A father-son duo from Fort Rouge is bringing a Pulitzer prize-winning ode to the stage and silver screen to Winnipeg for the first time.

Director George Toles and producer and actor Thomas Toles will premiere American playwright Annie Baker’s play The Flick in Winnipeg on Oct. 18 at the Rachel Browne Theatre.

The nearly two and a half hour production features local actors Ivan Henwood, Jen Robinson, and Aaron Radwanski and runs until Oct. 22. It is produced by Snakeskin Jacket and The 28th Minute.

Supplied photo
Pulitzer prize-winning play The Flick will be staged for the first time in Winnipeg at the Rachel Browne Theatre. The show opens on Oct. 18 and is directed by Fort Rouge’s George Toles. Pictured from left to right: Aaron Radwanski as Avery, Thomas Toles as the Dreaming Man, Jen Robinson as Rose, and Ivan Henwood as Sam.
Supplied photo Pulitzer prize-winning play The Flick will be staged for the first time in Winnipeg at the Rachel Browne Theatre. The show opens on Oct. 18 and is directed by Fort Rouge’s George Toles. Pictured from left to right: Aaron Radwanski as Avery, Thomas Toles as the Dreaming Man, Jen Robinson as Rose, and Ivan Henwood as Sam.

Awarded a Pulitzer Prize for Drama in 2014, The Flick explores the realms of cinematic fantasy and the mundane through the employees of a struggling movie theatre as they sweep up after the audience has left.

George Toles, a distinguished professor of film at the University of Manitoba, said The Flick has excited many people in the world of theatre and is an evocative yet “user-friendly” play that caused him to rethink what plays are and what they can accomplish.

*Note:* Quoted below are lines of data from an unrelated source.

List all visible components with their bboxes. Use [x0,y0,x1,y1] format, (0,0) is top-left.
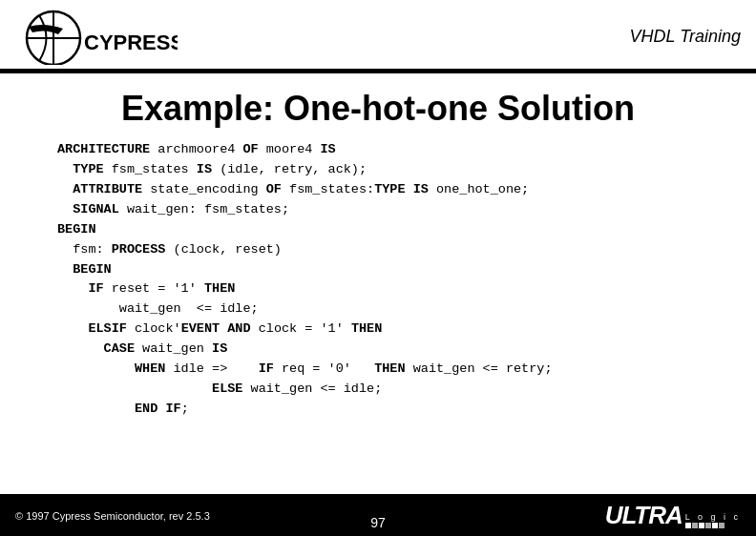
code-line: CASE wait_gen IS [57,340,699,360]
code-line: WHEN idle => IF req = '0' THEN wait_gen … [57,360,699,380]
header: CYPRESS VHDL Training [0,0,756,72]
footer-copyright: © 1997 Cypress Semiconductor, rev 2.5.3 [15,506,210,524]
code-line: BEGIN [57,220,699,240]
header-title: VHDL Training [630,27,741,47]
code-line: END IF; [57,400,699,420]
code-line: fsm: PROCESS (clock, reset) [57,240,699,260]
code-line: BEGIN [57,260,699,280]
code-line: ELSIF clock'EVENT AND clock = '1' THEN [57,320,699,340]
logic-text: L o g i c [685,512,741,522]
code-line: ELSE wait_gen <= idle; [57,380,699,400]
ultra-text: ULTRA [605,501,682,530]
code-line: IF reset = '1' THEN [57,279,699,299]
cypress-logo: CYPRESS [15,8,178,65]
svg-text:CYPRESS: CYPRESS [84,31,178,54]
code-line: ARCHITECTURE archmoore4 OF moore4 IS [57,140,699,160]
page-title: Example: One-hot-one Solution [0,89,756,129]
code-line: TYPE fsm_states IS (idle, retry, ack); [57,160,699,180]
code-line: SIGNAL wait_gen: fsm_states; [57,200,699,220]
code-line: wait_gen <= idle; [57,299,699,320]
code-line: ATTRIBUTE state_encoding OF fsm_states:T… [57,180,699,200]
code-block: ARCHITECTURE archmoore4 OF moore4 IS TYP… [0,140,756,420]
logo-area: CYPRESS [15,8,179,65]
ultra-logic-logo: ULTRA L o g i c [605,501,741,530]
footer: © 1997 Cypress Semiconductor, rev 2.5.3 … [0,494,756,536]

It’s also been a delight for Toles to direct a play that’s set in a movie theatre, saturated with movie references, and characters who are drawing upon movie fantasies that both reward and punish them, he said.

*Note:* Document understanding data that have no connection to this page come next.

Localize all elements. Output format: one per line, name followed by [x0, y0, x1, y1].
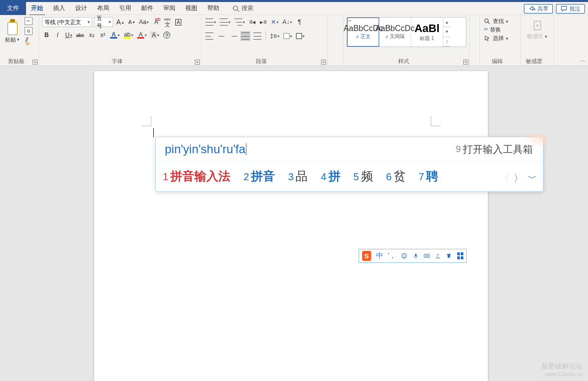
chevron-right-icon[interactable]: 〉: [514, 172, 523, 184]
shading-button[interactable]: [282, 31, 293, 41]
ime-status-bar[interactable]: S 中 '，: [359, 249, 467, 263]
replace-button[interactable]: ᵃᵇ替换: [483, 26, 517, 34]
change-case-button[interactable]: Aa: [138, 17, 150, 27]
keyboard-icon[interactable]: [424, 252, 430, 259]
grow-font-button[interactable]: A ▴: [115, 17, 125, 27]
ime-candidate-3[interactable]: 3品: [288, 168, 308, 184]
menu-bar: 文件 开始 插入 设计 布局 引用 邮件 审阅 视图 帮助 搜索 共享 批注: [0, 2, 588, 15]
show-marks-button[interactable]: ¶: [295, 17, 304, 27]
ime-candidate-4[interactable]: 4拼: [321, 168, 340, 184]
group-styles: AaBbCcDc ↲ 正文 AaBbCcDc ↲ 无间隔 AaBl 标题 1 ▴…: [344, 15, 470, 66]
dialog-launcher-icon[interactable]: ⬊: [321, 60, 326, 65]
bold-button[interactable]: B: [42, 30, 51, 40]
document-area[interactable]: [0, 66, 588, 381]
cut-button[interactable]: ✂: [25, 17, 33, 25]
phonetic-guide-button[interactable]: wén文: [163, 17, 172, 27]
shrink-font-button[interactable]: A ▾: [127, 17, 136, 27]
margin-corner-icon: [141, 116, 151, 126]
style-normal[interactable]: AaBbCcDc ↲ 正文: [347, 18, 379, 47]
style-nospacing[interactable]: AaBbCcDc ↲ 无间隔: [379, 18, 411, 47]
paste-button[interactable]: 粘贴▾: [3, 18, 22, 45]
search-box[interactable]: 搜索: [232, 4, 253, 13]
format-painter-button[interactable]: [25, 37, 33, 45]
char-shading-button[interactable]: A: [150, 30, 160, 40]
ime-candidate-6[interactable]: 6贫: [386, 168, 406, 184]
menu-file[interactable]: 文件: [0, 2, 26, 15]
highlight-button[interactable]: ab: [123, 30, 134, 40]
ime-toolbox-hint[interactable]: 9 打开输入工具箱: [456, 143, 533, 156]
ime-candidate-2[interactable]: 2拼音: [243, 168, 275, 184]
enclose-char-button[interactable]: 字: [162, 30, 171, 40]
collapse-ribbon-button[interactable]: ︿: [580, 56, 586, 65]
menu-tab-review[interactable]: 审阅: [158, 2, 180, 15]
ime-candidate-1[interactable]: 1拼音输入法: [163, 168, 230, 184]
menu-tab-view[interactable]: 视图: [180, 2, 202, 15]
menu-tab-insert[interactable]: 插入: [48, 2, 70, 15]
text-effects-button[interactable]: A: [109, 30, 121, 40]
mic-icon[interactable]: [413, 252, 419, 259]
numbering-button[interactable]: [219, 17, 231, 27]
find-button[interactable]: 查找▾: [483, 17, 517, 26]
bullets-button[interactable]: [204, 17, 217, 27]
page[interactable]: [94, 71, 488, 381]
ime-candidate-7[interactable]: 7聘: [419, 168, 438, 184]
ime-nav[interactable]: 〈 〉 ﹀: [500, 172, 537, 184]
group-spacer: [470, 15, 480, 66]
ime-candidate-window[interactable]: pin'yin'shu'ru'fa 9 打开输入工具箱 1拼音输入法 2拼音 3…: [155, 137, 543, 192]
italic-button[interactable]: I: [53, 30, 62, 40]
decrease-indent-button[interactable]: ≡◂: [248, 17, 257, 27]
menu-tab-home[interactable]: 开始: [26, 2, 48, 15]
borders-button[interactable]: [295, 31, 306, 41]
align-center-button[interactable]: [216, 31, 226, 41]
group-label: 样式: [344, 58, 463, 65]
group-spacer: [328, 15, 344, 66]
increase-indent-button[interactable]: ▸≡: [259, 17, 268, 27]
group-editing: 查找▾ ᵃᵇ替换 选择▾ 编辑: [480, 15, 521, 66]
ime-logo-icon[interactable]: S: [362, 251, 371, 261]
line-spacing-button[interactable]: ‡≡: [269, 31, 280, 41]
dialog-launcher-icon[interactable]: ⬊: [195, 60, 200, 65]
menu-tab-mailings[interactable]: 邮件: [136, 2, 158, 15]
justify-button[interactable]: [240, 31, 250, 41]
subscript-button[interactable]: x₂: [87, 30, 96, 40]
menu-tab-layout[interactable]: 布局: [92, 2, 114, 15]
toolbox-icon[interactable]: [457, 252, 463, 259]
clear-format-button[interactable]: A⌫: [152, 17, 161, 27]
font-size-combo[interactable]: 五号: [94, 17, 113, 27]
char-border-button[interactable]: A: [174, 17, 183, 27]
style-heading1[interactable]: AaBl 标题 1: [411, 18, 443, 47]
select-button[interactable]: 选择▾: [483, 34, 517, 43]
sort-button[interactable]: A↓: [281, 17, 293, 27]
chevron-left-icon[interactable]: 〈: [500, 172, 509, 184]
menu-tab-design[interactable]: 设计: [70, 2, 92, 15]
ime-candidate-5[interactable]: 5频: [354, 168, 373, 184]
font-name-combo[interactable]: 等线 (中文正文: [42, 17, 92, 27]
styles-gallery[interactable]: AaBbCcDc ↲ 正文 AaBbCcDc ↲ 无间隔 AaBl 标题 1 ▴…: [347, 17, 466, 47]
share-button[interactable]: 共享: [524, 4, 553, 14]
comments-button[interactable]: 批注: [556, 4, 585, 14]
asian-layout-button[interactable]: ✕: [270, 17, 279, 27]
chevron-down-icon[interactable]: ﹀: [528, 172, 537, 184]
multilevel-button[interactable]: [233, 17, 246, 27]
gallery-scroll[interactable]: ▴▾⁝: [443, 18, 450, 47]
superscript-button[interactable]: x²: [98, 30, 107, 40]
emoji-icon[interactable]: [401, 252, 407, 259]
menu-tab-help[interactable]: 帮助: [202, 2, 224, 15]
strike-button[interactable]: abc: [75, 30, 85, 40]
font-color-button[interactable]: A: [136, 30, 148, 40]
dialog-launcher-icon[interactable]: ⬊: [33, 60, 38, 65]
menu-tab-references[interactable]: 引用: [114, 2, 136, 15]
ime-lang-button[interactable]: 中: [376, 251, 383, 260]
underline-button[interactable]: U: [64, 30, 73, 40]
copy-button[interactable]: ⧉: [25, 27, 33, 35]
distribute-button[interactable]: [252, 31, 262, 41]
align-left-button[interactable]: [204, 31, 214, 41]
align-right-button[interactable]: [228, 31, 238, 41]
group-font: 等线 (中文正文 五号 A ▴ A ▾ Aa A⌫ wén文 A B I U a…: [39, 15, 201, 66]
person-icon[interactable]: [435, 252, 441, 259]
group-label: 字体: [39, 58, 195, 65]
skin-icon[interactable]: [446, 252, 452, 259]
ime-punct-button[interactable]: '，: [388, 251, 397, 260]
dialog-launcher-icon[interactable]: ⬊: [463, 60, 468, 65]
clipboard-icon: [6, 19, 20, 35]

“The play combines two great loves of mine,” Toles said. “It’s a play about movies and cinema, and I’ve been teaching film for decades, as well as theatre.”  

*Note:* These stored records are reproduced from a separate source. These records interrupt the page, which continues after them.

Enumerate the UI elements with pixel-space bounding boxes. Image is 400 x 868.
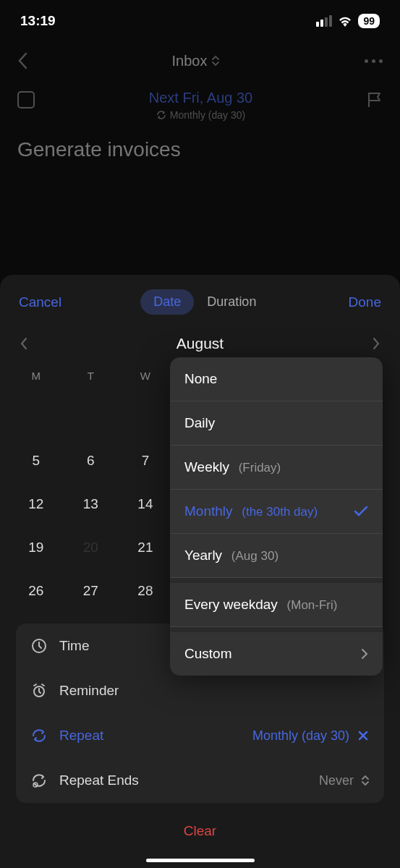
- repeat-row[interactable]: Repeat Monthly (day 30): [16, 713, 384, 758]
- weekday-header: M: [9, 364, 64, 388]
- repeat-option[interactable]: Every weekday (Mon-Fri): [170, 578, 383, 627]
- repeat-option[interactable]: Weekly (Friday): [170, 446, 383, 490]
- next-month-icon[interactable]: [373, 337, 380, 350]
- task-title[interactable]: Generate invoices: [0, 128, 400, 171]
- clock-icon: [30, 637, 48, 655]
- task-header: Next Fri, Aug 30 Monthly (day 30): [0, 90, 400, 128]
- repeat-ends-row[interactable]: Repeat Ends Never: [16, 758, 384, 803]
- calendar-day[interactable]: 27: [64, 573, 119, 609]
- weekday-header: W: [118, 364, 173, 388]
- repeat-option[interactable]: Monthly (the 30th day): [170, 490, 383, 534]
- repeat-option-label: Daily: [184, 415, 215, 430]
- calendar-day[interactable]: 26: [9, 573, 64, 609]
- repeat-option-detail: (Mon-Fri): [284, 598, 338, 612]
- repeat-option-label: Weekly: [184, 459, 229, 475]
- repeat-option-label: None: [184, 371, 217, 386]
- repeat-option[interactable]: Daily: [170, 401, 383, 446]
- nav-title-text: Inbox: [172, 53, 208, 69]
- task-checkbox[interactable]: [17, 91, 35, 109]
- clear-button[interactable]: Clear: [0, 823, 400, 839]
- date-duration-segment: Date Duration: [140, 289, 269, 315]
- nav-bar: Inbox: [0, 39, 400, 90]
- calendar-day[interactable]: 28: [118, 573, 173, 609]
- chevron-right-icon: [361, 648, 368, 660]
- status-bar: 13:19 99: [0, 0, 400, 39]
- repeat-ends-value: Never: [319, 773, 354, 788]
- calendar-day[interactable]: 6: [64, 443, 119, 479]
- clear-repeat-icon[interactable]: [357, 729, 370, 742]
- repeat-option-label: Custom: [184, 646, 231, 661]
- repeat-option[interactable]: Custom: [170, 627, 383, 676]
- tab-date[interactable]: Date: [140, 289, 194, 315]
- more-button[interactable]: [365, 59, 383, 63]
- calendar-day[interactable]: 19: [9, 529, 64, 566]
- reminder-label: Reminder: [59, 683, 119, 699]
- time-label: Time: [59, 638, 90, 654]
- back-icon[interactable]: [17, 52, 27, 69]
- task-recurrence: Monthly (day 30): [35, 109, 367, 121]
- alarm-icon: [30, 682, 48, 699]
- repeat-ends-label: Repeat Ends: [59, 773, 139, 788]
- cancel-button[interactable]: Cancel: [19, 294, 61, 310]
- check-icon: [354, 506, 368, 517]
- repeat-option[interactable]: None: [170, 357, 383, 401]
- status-indicators: 99: [316, 14, 380, 28]
- repeat-option-label: Yearly: [184, 548, 222, 563]
- calendar-day[interactable]: 14: [118, 486, 173, 522]
- calendar-day[interactable]: 7: [118, 443, 173, 479]
- battery-indicator: 99: [358, 14, 380, 28]
- flag-icon[interactable]: [367, 91, 383, 109]
- updown-icon: [211, 55, 220, 67]
- tab-duration[interactable]: Duration: [194, 289, 269, 315]
- calendar-day[interactable]: 12: [9, 486, 64, 522]
- task-date[interactable]: Next Fri, Aug 30: [35, 90, 367, 106]
- month-label[interactable]: August: [176, 335, 224, 352]
- repeat-option-label: Monthly: [184, 503, 233, 519]
- calendar-day[interactable]: 5: [9, 443, 64, 479]
- done-button[interactable]: Done: [349, 294, 381, 310]
- home-indicator[interactable]: [146, 859, 255, 862]
- repeat-ends-icon: [30, 772, 48, 789]
- wifi-icon: [337, 15, 353, 27]
- repeat-value: Monthly (day 30): [252, 728, 349, 744]
- calendar-day[interactable]: 21: [118, 529, 173, 566]
- repeat-icon: [30, 727, 48, 744]
- status-time: 13:19: [20, 13, 56, 29]
- weekday-header: T: [64, 364, 119, 388]
- repeat-label: Repeat: [59, 728, 103, 744]
- cellular-icon: [316, 15, 332, 27]
- repeat-option-detail: (the 30th day): [239, 505, 318, 519]
- repeat-option-detail: (Aug 30): [228, 549, 278, 563]
- repeat-popover: NoneDailyWeekly (Friday)Monthly (the 30t…: [170, 357, 383, 676]
- repeat-option-label: Every weekday: [184, 597, 278, 612]
- repeat-icon: [156, 110, 166, 120]
- updown-icon: [361, 775, 370, 786]
- repeat-option-detail: (Friday): [235, 461, 281, 475]
- nav-title[interactable]: Inbox: [172, 53, 221, 69]
- calendar-day[interactable]: 13: [64, 486, 119, 522]
- prev-month-icon[interactable]: [20, 337, 27, 350]
- calendar-day[interactable]: 20: [64, 529, 119, 566]
- repeat-option[interactable]: Yearly (Aug 30): [170, 534, 383, 578]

“I think Annie Baker is as talented and as gifted as any young playwright working,” he added. “There’s a growing sense in American theatre that she’s one of the great hopes to make theatre a place where young people, especially, will feel compelled to go.”

Toles has collaborated with his son Thomas, a Rhodes Scholar and film instructor at the University of Winnipeg, to stage The Flick. Thomas, 26, plays the role of Skylar/The Dreaming Man. According to Thomas, the opportunity to be directed by his dad is an unparalleled experience.

“He just has such a terrific sense of dramatic structure and character understanding and this sort of focus on unique funny and unexpected details in theatre,” Thomas said. “It’s weird that we’re family but I think that I would feel this way regardless.”

When the opportunity arose to bring Baker’s script to life in Winnipeg, Thomas said he jumped on the chance to be involved. Thomas has taught the script at the U of W for a few years and said The Flick is a production desired by audiences in the city.

“One thing we’ve been talking about in rehearsals is that this is a play that’s surprisingly accessible,” Thomas said. “It has all of these prosaic topics that the characters cover, they talk about Facebook, they’re cleaning up at this mundane job. At the same time there’s a real profound understanding of tragedy that Annie Baker shows. There’s a keen sense of the ordinary existence of these people.

“That kind of mundane existence gets elevated in certain moments to a kind of classical tragedy.”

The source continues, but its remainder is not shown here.